TASK.
Please set down only the lines between the line containing "انضم إلى أكثر من مليون مستخدم يثقون بـ" and the end of the records, inclusive, exactly as they stand.

*** Opening of RECORDS SHOWN ***

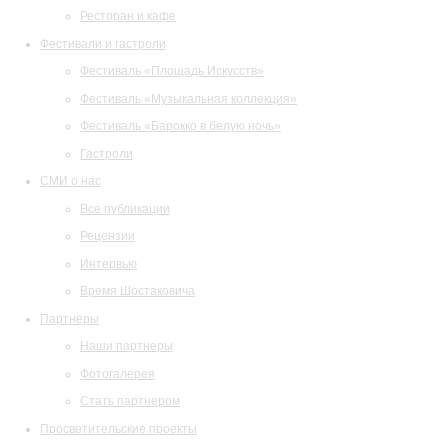
Ресторан и кафе
Фестивали и гастроли
Фестиваль «Площадь Искусств»
Фестиваль «Музыкальная коллекция»
Фестиваль «Барокко в белую ночь»
Гастроли
СМИ о нас
Все публикации
Рецензии
Интервью
Время Шостаковича
Партнеры
Наши партнеры
Фотогалерея
Стать партнером
Просветительские проекты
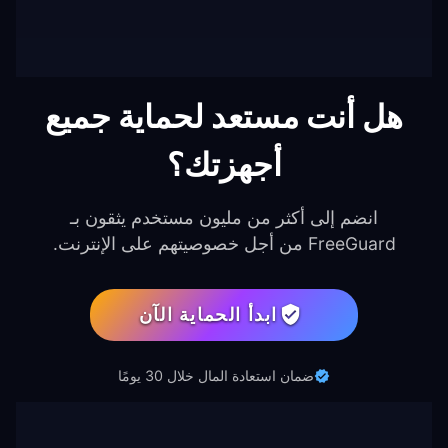
هل أنت مستعد لحماية جميع
أجهزتك؟
انضم إلى أكثر من مليون مستخدم يثقون بـ
FreeGuard من أجل خصوصيتهم على الإنترنت.
ابدأ الحماية الآن
ضمان استعادة المال خلال 30 يومًا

*** Close of RECORDS SHOWN ***

SOLUTION.
انضم إلى أكثر من مليون مستخدم يثقون بـ
FreeGuard من أجل خصوصيتهم على الإنترنت.
ابدأ الحماية الآن
ضمان استعادة المال خلال 30 يومًا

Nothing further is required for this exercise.